The UK will scrap work on its current £5bn sovereign GPS plans, says a report published by the Daily Telegraph this weekend. It asserts that a formal announcement confirming this decision will be published by the UK Space Agency in the coming days. The newspaper frames this change in policy as the scrapping of "Theresa May's plans for a British version of the GPS satellite navigation programme," and termination of the UK GNSS project "which Mrs May put £92m of taxpayer funds into in 2018".
Some sources are indicating that the UKSA is facing Whitehall pressure to revive talks to join the EU's Galileo system. The UK previously invested heavily in Galileo and as an EU member pushed for it to not be open to third party military use (the UK will become a third party at the start of 2021). However, a government spokesman for the Department for Business, Energy and Industrial Strategy staunchly rebuked this idea, saying "The UK will not participate in the EU’s Galileo programme".

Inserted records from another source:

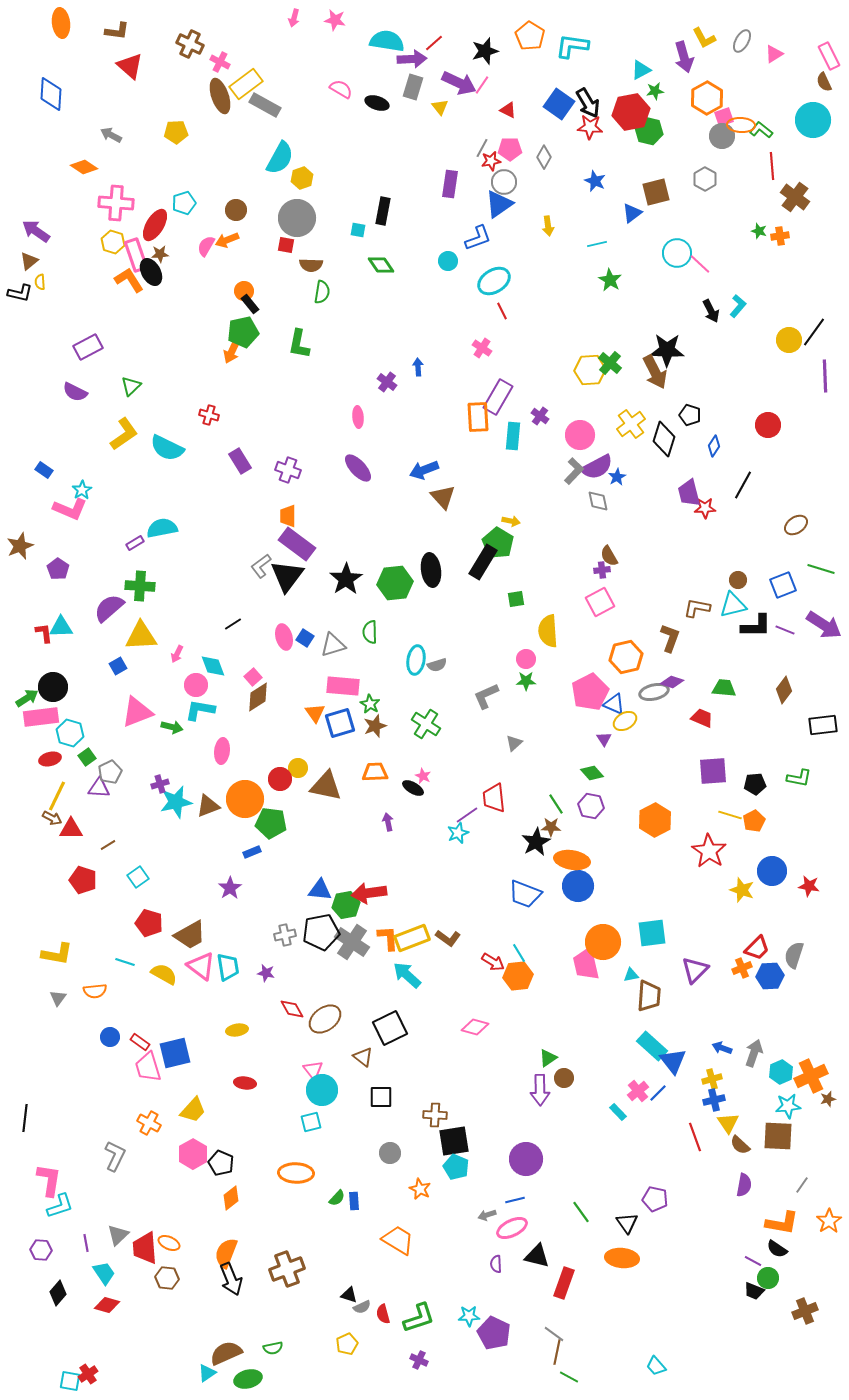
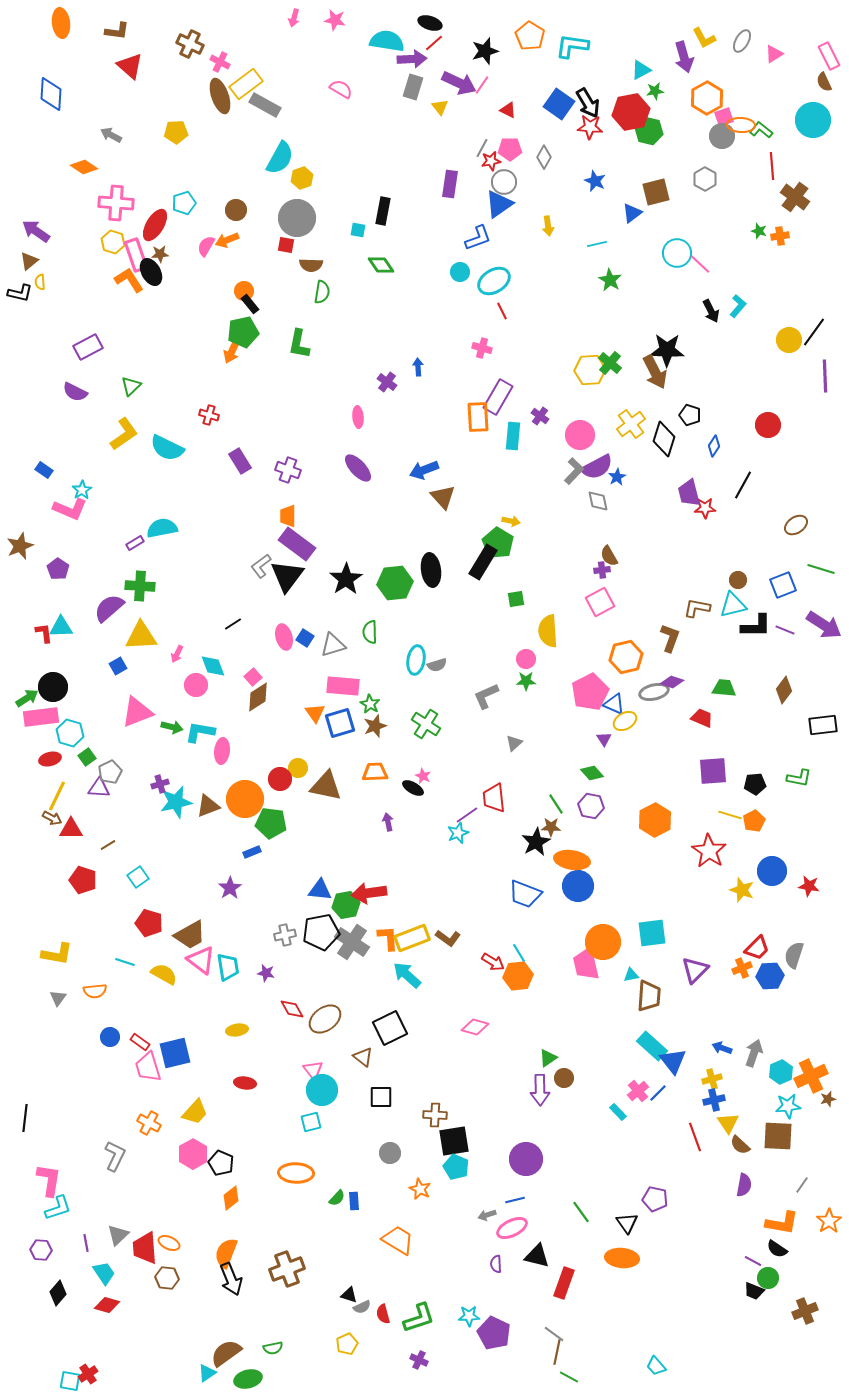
black ellipse at (377, 103): moved 53 px right, 80 px up
cyan circle at (448, 261): moved 12 px right, 11 px down
pink cross at (482, 348): rotated 18 degrees counterclockwise
cyan L-shape at (200, 710): moved 22 px down
pink triangle at (201, 966): moved 6 px up
yellow trapezoid at (193, 1110): moved 2 px right, 2 px down
cyan L-shape at (60, 1206): moved 2 px left, 2 px down
brown semicircle at (226, 1353): rotated 12 degrees counterclockwise
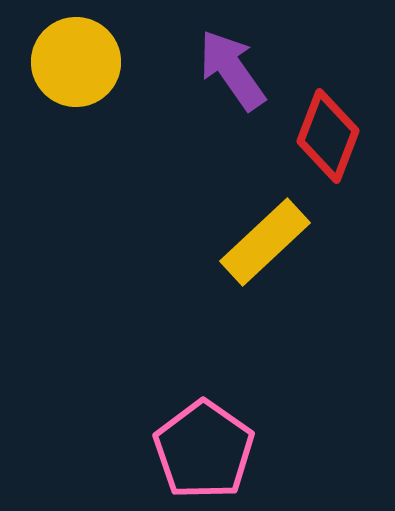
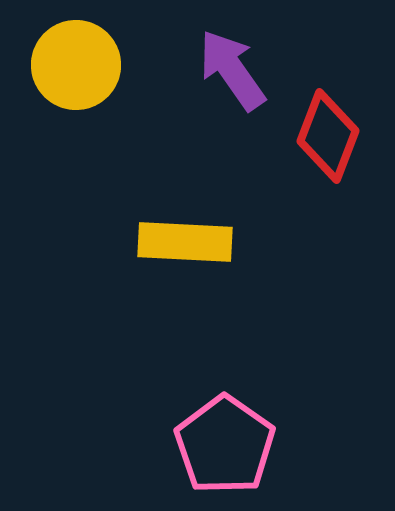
yellow circle: moved 3 px down
yellow rectangle: moved 80 px left; rotated 46 degrees clockwise
pink pentagon: moved 21 px right, 5 px up
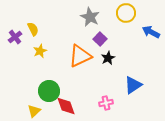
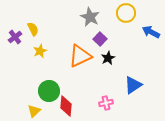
red diamond: rotated 25 degrees clockwise
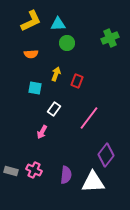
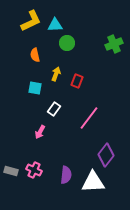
cyan triangle: moved 3 px left, 1 px down
green cross: moved 4 px right, 6 px down
orange semicircle: moved 4 px right, 1 px down; rotated 80 degrees clockwise
pink arrow: moved 2 px left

So, what is left as an option? The government's spokesman says assessments are ongoing. However, the Telegraph reports that the UKSA has been winding down GNSS industry contracts, basically leaving the following options: repurposing OneWeb broadband satellites to build a location system; or a regional approach using geostationary satellites.

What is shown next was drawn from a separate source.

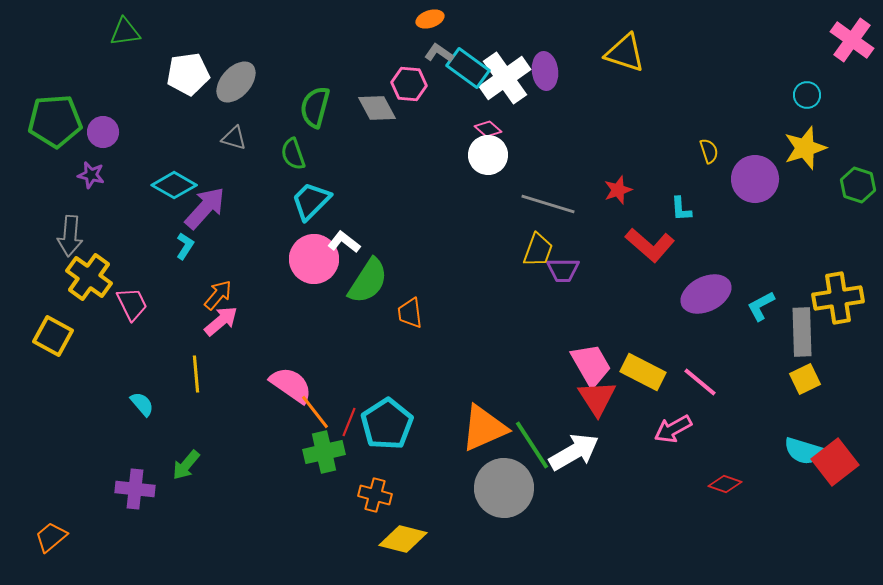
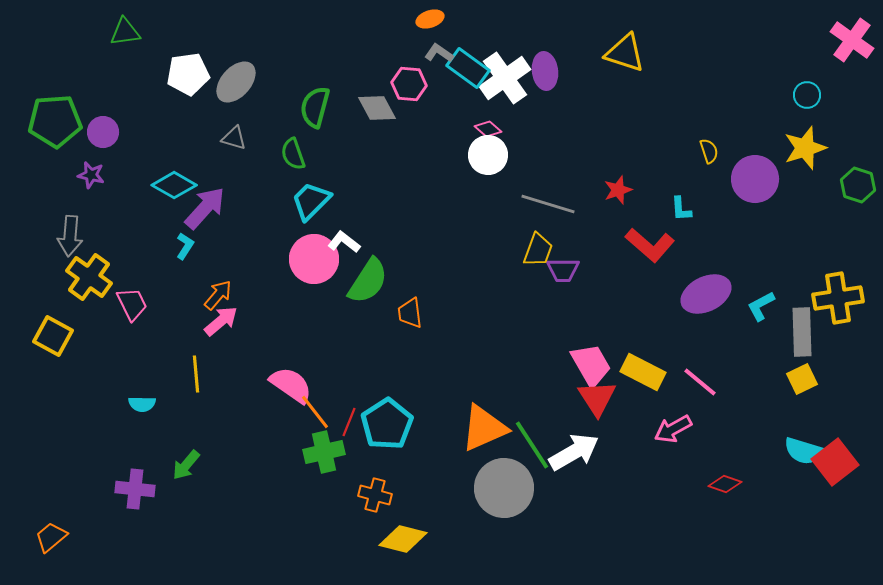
yellow square at (805, 379): moved 3 px left
cyan semicircle at (142, 404): rotated 132 degrees clockwise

As a reminder, OneWeb is the bankrupt space company the government has paid £400m to rescue. OneWeb entered bankruptcy in March but the UK government and India's Bharti Global got together in a JV to save it. The OneWeb investment news broke in late June this year. Some say OneWeb satellites are not suitable for carrying the heavy atomic clocks needed for accurate GPS assisting time signals and would suffer from signal interference. For more background information, you can check out a OneWeb for GNSS pros and cons list compiled by Forbes this summer.
In separate related news, the bailed-out OneWeb is set to restart launches of its LEO broadband satellites.